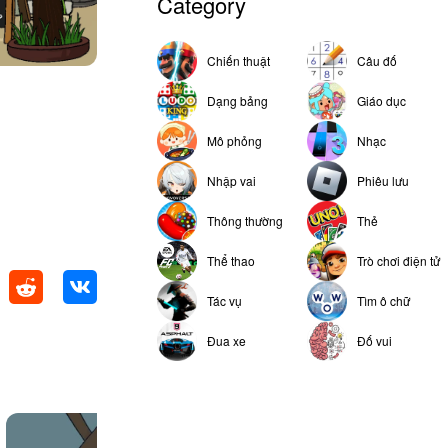
Category
Chiến thuật
Câu đố
Dạng bảng
Giáo dục
Mô phỏng
Nhạc
Nhập vai
Phiêu lưu
Thông thường
Thẻ
Thể thao
Trò chơi điện tử
Tác vụ
Tìm ô chữ
Đua xe
Đố vui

━━━━━━━━━━

* WORK INSTRUCTIONS *
The listing above, line by line: print it exactly, but not its pictures.

* EXPECTED ANSWER *
Category
Chiến thuật
Câu đố
Dạng bảng
Giáo dục
Mô phỏng
Nhạc
Nhập vai
Phiêu lưu
Thông thường
Thẻ
Thể thao
Trò chơi điện tử
Tác vụ
Tìm ô chữ
Đua xe
Đố vui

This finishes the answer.